So I am trying to fit a relatively simple GLMM with a single categorical fixed effect, some random effects, and a negative binomial distribution. I’m still relatively new to rstanarm
and want to make sure if I’m going about generating the posterior predictions the right way, in the same spirit of what you would do with your frequentist approach. In my data I have a number of years of count data and I want yearly model-predicted estimates of counts. I know one year has much higher counts than others. Here’s a workable replica of those data:
library(glmmTMB)
library(dplyr)
library(magrittr)
library(ggplot2)
library(rstanarm)
df <- data.frame(
expand.grid(
week = c(1:18),
year = c(2005:2020),
site = c(1:15)
)
) %>%
dplyr::rowwise() %>%
dplyr::mutate(
n_obs = sample(c(4:10), 1, replace = TRUE)
)
# Vector specifying the number of times to replicate each row
replication_times <- df$n_obs
# Replicate rows according to the specified pattern
replicated_df <- df[
rep(row.names(df), times = replication_times),
c("week", "site", "year")
]
replicated_df$count <- stats::rnbinom(
nrow(replicated_df),
size = 0.112,
mu = 0.214
)
replicated_df$count[which(replicated_df$year == 2015)] <- stats::rnbinom(
nrow(replicated_df[which(replicated_df$year == 2015), ]),
size = 0.45,
mu = 3.0
)
df <- replicated_df %>%
dplyr::mutate(
week = as.factor(week),
year = as.factor(year),
size = as.factor(site)
)
So now in a frequentist framework (I’m familiar with glmmTMB so I use that) I would just fit the model, and get the predictions:
df <- replicated_df %>%
dplyr::mutate(
week = as.factor(week),
year = as.factor(year),
size = as.factor(site)
)
freq_mod <- glmmTMB::glmmTMB(
count ~ year + (1 | week) + (1 | site),
data = df,
family = nbinom2
)
predict_data <- data.frame(
year = as.character(c(2005:2020)),
week = NA,
site = NA
)
predicted_yearly <- data.frame(
year = as.character(c(2005:2020)),
stats::predict(
object = freq_mod,
newdata = predict_data,
re.form = ~0,
se.fit = TRUE,
type = "response"
)
)
ggplot(predicted_yearly) +
geom_errorbar(aes(x = year, ymin = fit - se.fit, ymax = fit + se.fit)) +
geom_point(aes(x = year, y = fit)) +
theme_bw()
bayes comparison
As far as I understand it for the posterior predictive check, I was following this guide I want to use the tidybayes::epred_draws()
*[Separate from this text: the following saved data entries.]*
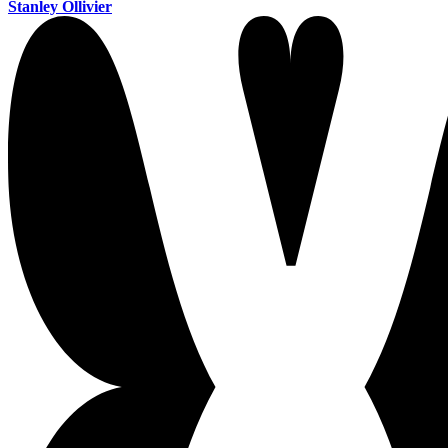
Stanley Ollivier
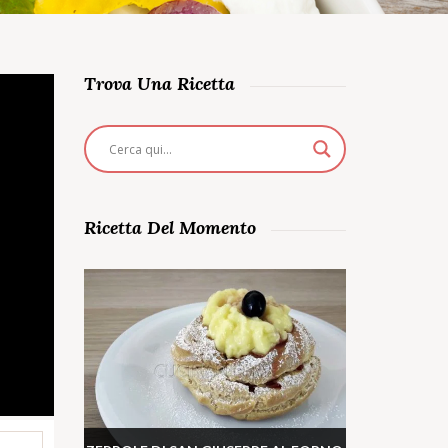
Trova Una Ricetta
Ricetta Del Momento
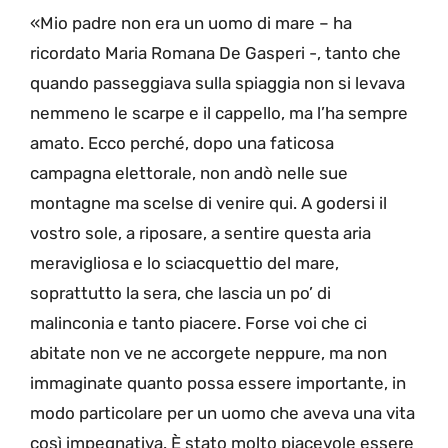
«Mio padre non era un uomo di mare – ha
ricordato Maria Romana De Gasperi -, tanto che
quando passeggiava sulla spiaggia non si levava
nemmeno le scarpe e il cappello, ma l’ha sempre
amato. Ecco perché, dopo una faticosa
campagna elettorale, non andò nelle sue
montagne ma scelse di venire qui. A godersi il
vostro sole, a riposare, a sentire questa aria
meravigliosa e lo sciacquettio del mare,
soprattutto la sera, che lascia un po’ di
malinconia e tanto piacere. Forse voi che ci
abitate non ve ne accorgete neppure, ma non
immaginate quanto possa essere importante, in
modo particolare per un uomo che aveva una vita
così impegnativa. È stato molto piacevole essere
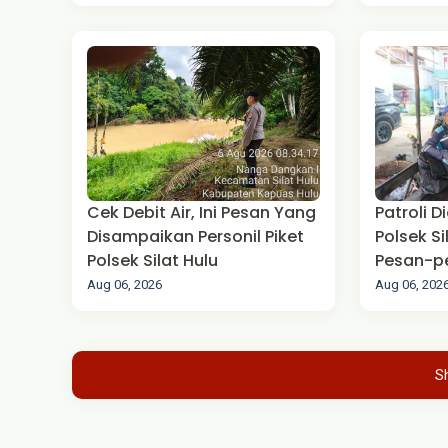
Cek Debit Air, Ini Pesan Yang
Patroli D
Disampaikan Personil Piket
Polsek S
Polsek Silat Hulu
Pesan-p
Aug 06, 2026
Aug 06, 202
S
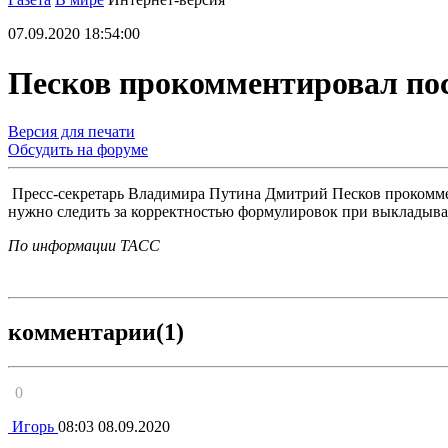
07.09.2020 18:54:00
Песков прокомментировал пос
Версия для печати
Обсудить на форуме
Пресс-секретарь Владимира Путина Дмитрий Песков прокомме
нужно следить за корректностью формулировок при выкладывани
По информации ТАСС
комментарии
(1)
0
Игорь
08:03
08.09.2020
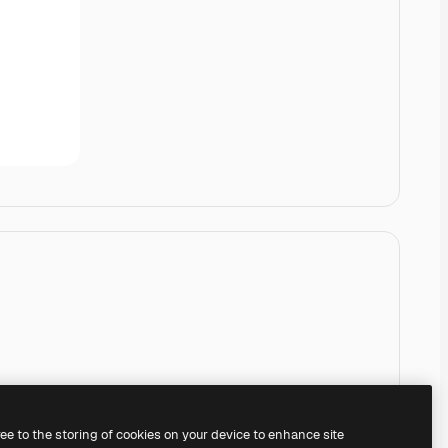
ree to the storing of cookies on your device to enhance site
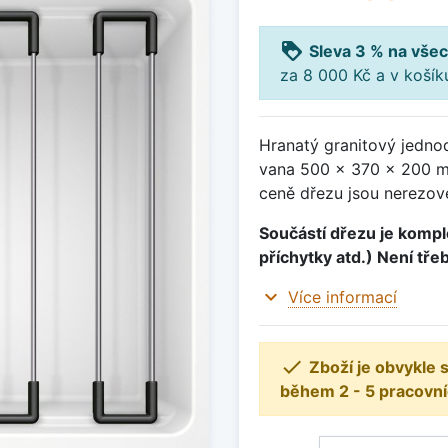
loyalty
Sleva 3 % na všec
za 8 000 Kč a v koší
Hranatý granitový jedno
vana 500 x 370 x 200 m
ceně dřezu jsou nerezové
Součástí dřezu je komple
příchytky atd.) Není tře
expand_more
Více informací

Zboží je obvykle
během 2 - 5 pracovní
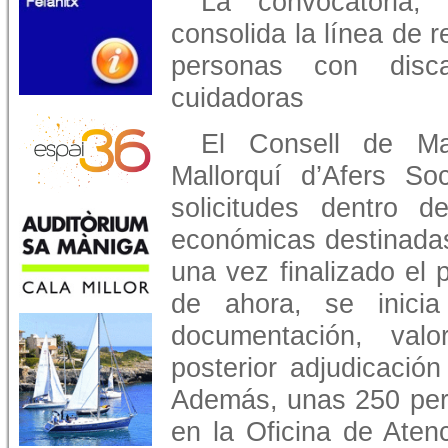
La convocatoria,
consolida la línea de r
personas con disc
cuidadoras
El Consell de Mal
Mallorquí d’Afers So
solicitudes dentro 
económicas destinadas
una vez finalizado el p
de ahora, se inici
documentación, val
posterior adjudicació
Además, unas 250 pers
en la Oficina de Aten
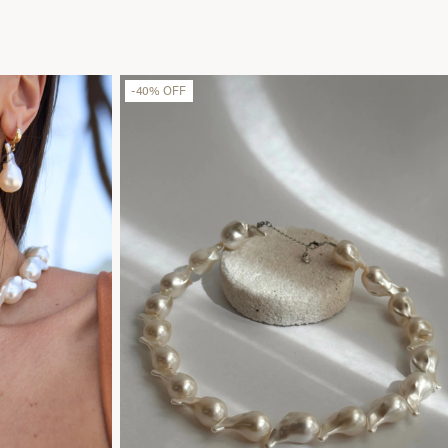
-
40
%
OFF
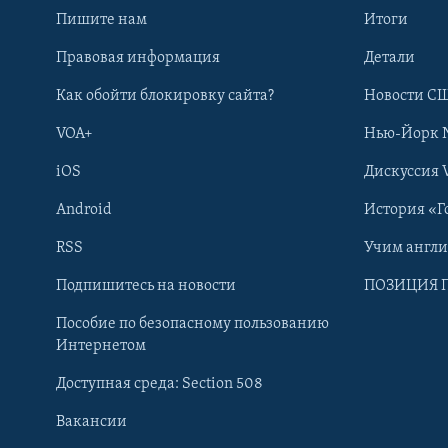
Пишите нам
Итоги
Правовая информация
Детали
Как обойти блокировку сайта?
Новости СШ
VOA+
Нью-Йорк 
iOS
Дискуссия 
Android
История «Г
RSS
Учим англ
Learning English
Подпишитесь на новости
ПОЗИЦИЯ 
Пособие по безопасному пользованию
СОЦИАЛЬНЫЕ СЕТИ
Интернетом
Доступная среда: Section 508
Вакансии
function which will operate similarly to stats::predict()
(and I assume exactly the same as rstanarm::posterior_predict()
but just in a tidy dataframe?
However, herein lies my confusion. For the newdata
argument, in the stats::predict()
case I would just put NA
values for my random effects, set re.form = NA, type = "response"
and I get the model-predicted yearly values given my model structure. In this case, I can’t have NA
’s in the newdata
so you just arbitrarily pick a value for the two random effects that’s actually IN the dataset and use that, then ensure re_formulation = NULL
or re.form = NULL
and that will give you the conditional means. I’ve tried that here:
# bayesian version of the model
bayes_fit <- rstanarm::stan_glmer(
count ~ year + (1 | week) + (1 | site),
data = df,
family = rstanarm::neg_binomial_2(link = "log"),
iter = 5000,
warmup = 2000,
cores = 4
)
predict_data_bayes <- data.frame(
year = as.character(c(2005:2020)),
week = "1",
site = "one"
)
x <- tidybayes::epred_draws(
object = bayes_fit,
newdata = predict_data_bayes,
re_formula = NULL
)
ggplot(
x,
aes(
x = .epred, y = year, fill = year
)
) +
tidybayes::stat_halfeye(.width = 0.95) +
scale_fill_manual(values = c(rep("lightpink", 16))) +
labs(
x = "Count", y = "Year",
subtitle = "Posterior predictions"
) +
theme(legend.position = "bottom") +
theme_bw()
Which gives me something like this:
This looks right, but I’m worried I’m confusing something here, and the picking of something arbitrary to go in the newdata
feels like I’m doing something wrong and just somehow getting a conditional effect for THOSE specific values not across all random effect levels. Hoping someone can tell me if this is a correct interpretation/implementation of how to move between these two approaches to get what I know is not the SAME thing, but the analogous thing to a model-prediction from a frequentist model.